Stay Safe, Respect Others and Protect the Environment

  • Backcountry hiking trails can be rugged and rough. Keep in mind that wilderness conditions can change suddenly.
  • Properly prepare to ensure that you have a safe hiking experience.
  • Hiking safety for all seasons.
  • Always practice Leave No Trace principles (leaves DEC's website) to minimize your impacts on the natural resources and others.
  • Dealing with bears: Be aware that you may encounter black bears while hiking in the Catskills. The use of bear-resistant food canisters is recommended, but not required. Hanging your food between trees at least 15 feet above the ground is also effective. See more on how to avoid or reduce human-bear conflicts.
  • Fire safety when camping.

Access to NYC DEP Lands in the Catskill Forest Preserve

Hiking, fishing, hunting, trapping and boating are allowed on some of NYC Department of Environmental Protection's DEP) watershed lands that are marked with DEP signs stating "Entry by Permit" or "Public Access Area."

A free DEP Access Permit is required for areas marked "Entry by Permit". You can get your Access Permit online (leaves DEC's website) and print it out for immediate use. Access permits are good for five years.

To help outdoor enthusiasts find access to the City's lands and waters, DEP has developed an interactive mapping tool (leaves DEC's website) that provides information on the size, location, topography, and allowable uses at each recreation site in the Hudson Valley and Catskills.

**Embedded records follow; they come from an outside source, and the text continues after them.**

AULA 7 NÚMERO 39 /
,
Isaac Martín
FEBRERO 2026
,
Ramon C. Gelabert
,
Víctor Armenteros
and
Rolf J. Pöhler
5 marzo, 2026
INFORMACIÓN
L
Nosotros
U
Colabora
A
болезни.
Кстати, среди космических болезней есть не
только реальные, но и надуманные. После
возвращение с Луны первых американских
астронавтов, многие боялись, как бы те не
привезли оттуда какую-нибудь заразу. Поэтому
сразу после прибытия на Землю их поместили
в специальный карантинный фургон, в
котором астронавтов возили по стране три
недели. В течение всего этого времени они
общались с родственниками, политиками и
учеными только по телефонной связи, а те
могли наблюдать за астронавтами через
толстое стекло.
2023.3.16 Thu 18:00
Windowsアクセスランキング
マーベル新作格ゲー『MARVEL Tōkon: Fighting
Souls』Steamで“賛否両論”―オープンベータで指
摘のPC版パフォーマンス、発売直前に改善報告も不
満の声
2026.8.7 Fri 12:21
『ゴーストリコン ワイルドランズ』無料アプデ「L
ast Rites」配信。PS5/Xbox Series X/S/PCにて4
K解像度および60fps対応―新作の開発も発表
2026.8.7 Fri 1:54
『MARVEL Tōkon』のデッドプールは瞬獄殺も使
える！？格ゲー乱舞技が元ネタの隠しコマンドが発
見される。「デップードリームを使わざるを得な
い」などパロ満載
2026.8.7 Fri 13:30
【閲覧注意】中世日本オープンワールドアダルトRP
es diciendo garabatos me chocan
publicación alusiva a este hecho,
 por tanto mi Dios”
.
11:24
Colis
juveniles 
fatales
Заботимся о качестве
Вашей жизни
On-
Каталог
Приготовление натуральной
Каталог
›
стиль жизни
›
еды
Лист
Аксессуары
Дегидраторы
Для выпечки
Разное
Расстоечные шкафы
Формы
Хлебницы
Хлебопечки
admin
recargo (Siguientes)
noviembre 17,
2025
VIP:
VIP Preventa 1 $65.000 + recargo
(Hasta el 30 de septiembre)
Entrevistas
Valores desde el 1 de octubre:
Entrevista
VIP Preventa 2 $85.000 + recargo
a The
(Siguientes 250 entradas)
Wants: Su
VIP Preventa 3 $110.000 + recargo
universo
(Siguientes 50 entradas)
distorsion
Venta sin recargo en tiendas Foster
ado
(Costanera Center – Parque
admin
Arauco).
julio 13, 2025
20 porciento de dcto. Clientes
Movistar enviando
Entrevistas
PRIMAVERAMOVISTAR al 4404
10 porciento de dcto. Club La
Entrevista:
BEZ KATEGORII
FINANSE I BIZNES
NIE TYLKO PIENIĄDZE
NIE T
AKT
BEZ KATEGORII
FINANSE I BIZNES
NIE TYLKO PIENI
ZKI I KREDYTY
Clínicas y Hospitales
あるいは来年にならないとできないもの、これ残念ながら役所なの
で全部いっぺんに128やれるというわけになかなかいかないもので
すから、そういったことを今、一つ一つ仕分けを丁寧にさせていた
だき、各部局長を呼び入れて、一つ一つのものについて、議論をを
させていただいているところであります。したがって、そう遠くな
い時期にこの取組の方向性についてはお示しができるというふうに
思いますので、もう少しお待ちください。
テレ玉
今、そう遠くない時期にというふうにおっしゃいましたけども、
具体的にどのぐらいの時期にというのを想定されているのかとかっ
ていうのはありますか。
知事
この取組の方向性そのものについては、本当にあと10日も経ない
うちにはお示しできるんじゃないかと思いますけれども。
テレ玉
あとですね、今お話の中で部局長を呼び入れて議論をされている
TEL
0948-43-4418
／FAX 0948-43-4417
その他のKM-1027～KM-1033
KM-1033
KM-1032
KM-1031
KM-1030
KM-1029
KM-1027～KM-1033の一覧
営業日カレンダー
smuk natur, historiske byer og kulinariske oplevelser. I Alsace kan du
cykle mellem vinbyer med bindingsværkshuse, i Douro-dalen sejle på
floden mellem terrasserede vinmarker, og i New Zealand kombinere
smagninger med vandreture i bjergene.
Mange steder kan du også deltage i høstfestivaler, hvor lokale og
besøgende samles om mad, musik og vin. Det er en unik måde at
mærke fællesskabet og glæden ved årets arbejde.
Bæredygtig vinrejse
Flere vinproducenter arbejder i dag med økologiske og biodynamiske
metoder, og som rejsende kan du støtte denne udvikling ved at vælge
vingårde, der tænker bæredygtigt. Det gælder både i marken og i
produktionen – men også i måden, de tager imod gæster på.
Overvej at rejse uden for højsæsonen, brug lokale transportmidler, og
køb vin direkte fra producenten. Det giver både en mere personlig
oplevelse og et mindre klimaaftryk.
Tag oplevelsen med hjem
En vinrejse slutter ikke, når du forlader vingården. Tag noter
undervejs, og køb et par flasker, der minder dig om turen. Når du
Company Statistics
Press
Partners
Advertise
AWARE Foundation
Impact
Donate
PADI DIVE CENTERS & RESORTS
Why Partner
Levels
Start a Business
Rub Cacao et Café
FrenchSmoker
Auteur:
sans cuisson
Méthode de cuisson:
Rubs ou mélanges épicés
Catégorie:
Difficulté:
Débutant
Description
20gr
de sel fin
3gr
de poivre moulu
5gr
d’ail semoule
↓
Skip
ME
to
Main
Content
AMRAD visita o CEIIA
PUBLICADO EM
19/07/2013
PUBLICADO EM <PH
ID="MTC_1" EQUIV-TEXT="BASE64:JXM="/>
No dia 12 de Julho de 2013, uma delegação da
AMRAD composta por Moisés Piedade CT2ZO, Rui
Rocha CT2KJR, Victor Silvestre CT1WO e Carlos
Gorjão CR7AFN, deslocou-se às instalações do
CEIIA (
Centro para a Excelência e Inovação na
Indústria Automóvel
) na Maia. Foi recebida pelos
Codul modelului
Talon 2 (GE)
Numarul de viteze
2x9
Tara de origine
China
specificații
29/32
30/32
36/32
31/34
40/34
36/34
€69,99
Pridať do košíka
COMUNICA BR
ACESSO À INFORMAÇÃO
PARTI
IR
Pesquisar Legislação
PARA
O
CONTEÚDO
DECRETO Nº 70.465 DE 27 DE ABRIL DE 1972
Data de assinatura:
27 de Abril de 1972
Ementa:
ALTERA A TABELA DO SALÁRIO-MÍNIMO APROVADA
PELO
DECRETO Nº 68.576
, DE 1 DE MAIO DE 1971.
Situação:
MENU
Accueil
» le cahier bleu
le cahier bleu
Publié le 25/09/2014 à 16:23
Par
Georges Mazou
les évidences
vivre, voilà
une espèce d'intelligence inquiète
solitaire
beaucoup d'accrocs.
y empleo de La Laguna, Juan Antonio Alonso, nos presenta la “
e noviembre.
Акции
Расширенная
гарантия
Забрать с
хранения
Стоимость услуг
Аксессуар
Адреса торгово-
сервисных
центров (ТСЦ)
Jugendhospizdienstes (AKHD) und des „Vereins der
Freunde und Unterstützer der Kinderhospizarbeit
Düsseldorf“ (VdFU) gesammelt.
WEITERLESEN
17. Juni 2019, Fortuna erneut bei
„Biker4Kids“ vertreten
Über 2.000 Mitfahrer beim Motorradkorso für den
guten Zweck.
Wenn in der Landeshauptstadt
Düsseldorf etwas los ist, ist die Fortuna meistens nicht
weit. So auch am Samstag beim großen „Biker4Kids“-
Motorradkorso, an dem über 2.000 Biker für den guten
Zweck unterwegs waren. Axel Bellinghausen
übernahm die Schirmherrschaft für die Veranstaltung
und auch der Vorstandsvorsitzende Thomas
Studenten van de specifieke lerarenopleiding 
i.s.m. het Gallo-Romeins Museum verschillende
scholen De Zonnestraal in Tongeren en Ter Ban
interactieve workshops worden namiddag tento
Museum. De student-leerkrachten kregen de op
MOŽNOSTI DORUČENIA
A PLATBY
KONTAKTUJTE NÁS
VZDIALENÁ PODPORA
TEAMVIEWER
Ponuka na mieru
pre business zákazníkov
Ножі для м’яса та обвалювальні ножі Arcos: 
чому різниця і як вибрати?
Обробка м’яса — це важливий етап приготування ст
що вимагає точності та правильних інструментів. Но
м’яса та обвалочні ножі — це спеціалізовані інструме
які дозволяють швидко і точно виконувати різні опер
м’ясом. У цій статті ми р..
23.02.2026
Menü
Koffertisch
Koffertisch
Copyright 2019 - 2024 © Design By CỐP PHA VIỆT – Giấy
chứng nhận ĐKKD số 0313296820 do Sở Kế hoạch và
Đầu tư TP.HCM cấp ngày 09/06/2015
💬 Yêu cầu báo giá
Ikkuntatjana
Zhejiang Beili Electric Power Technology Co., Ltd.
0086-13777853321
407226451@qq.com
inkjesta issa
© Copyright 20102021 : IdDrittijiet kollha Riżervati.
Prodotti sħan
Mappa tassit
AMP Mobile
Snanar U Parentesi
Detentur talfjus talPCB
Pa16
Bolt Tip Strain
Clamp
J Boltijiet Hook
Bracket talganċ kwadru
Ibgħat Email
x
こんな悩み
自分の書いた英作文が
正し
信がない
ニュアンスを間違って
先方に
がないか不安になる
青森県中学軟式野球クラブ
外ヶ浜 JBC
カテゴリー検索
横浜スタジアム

  • Hiking: Allowed at Public Access areas and at other upland watershed lands with a valid access permit
  • Fishing: Allowed on the Schoharie, Ashokan, Neversink, Rondout, Cannonsville and Pepacton Reservoirs with DEP access permit and DEC fishing license. All boats must be steam cleaned and registered with the NYC DEP.
  • Non-motorized boating: Canoes, kayaks, row boats and sail boats are allowed on the Schoharie, Cannonsville, Pepacton and Neversink reservoirs from Memorial Day through Columbus Day with a DEP access permit. All boats must be steam-cleaned before use in the reservoirs.
  • Hunting and Trapping: Allowed on most Public Access areas and "Entry by Permit" areas in season, with NYC DEP access permit and appropriate license from DEC.